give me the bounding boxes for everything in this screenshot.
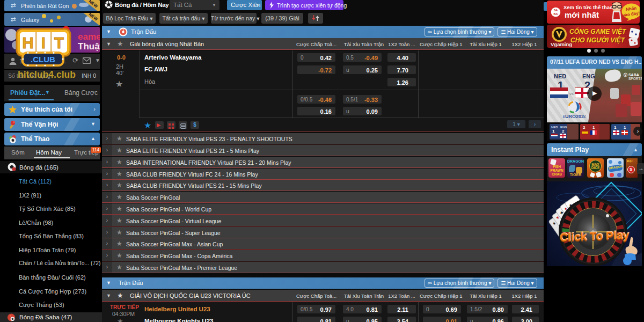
svg-text:T: T [54,34,64,52]
svg-text:EURO2024: EURO2024 [563,114,586,119]
svg-text:.CLUB: .CLUB [31,55,55,64]
svg-text:SA: SA [554,9,558,12]
svg-text:I: I [41,34,46,52]
svg-text:H: H [22,34,34,52]
svg-text:BA: BA [554,12,558,16]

• [Work required] Wherever a picture appears in the records above, leave it out and transcribe everything else exactly.

• [Exercise answer]
give me the bounding boxes for everything in this screenshot.
svg-text:T: T [54,34,64,52]
svg-text:EURO2024: EURO2024 [563,114,586,119]
svg-text:.CLUB: .CLUB [31,55,55,64]
svg-text:SA: SA [554,9,558,12]
svg-text:I: I [41,34,46,52]
svg-text:H: H [22,34,34,52]
svg-text:BA: BA [554,12,558,16]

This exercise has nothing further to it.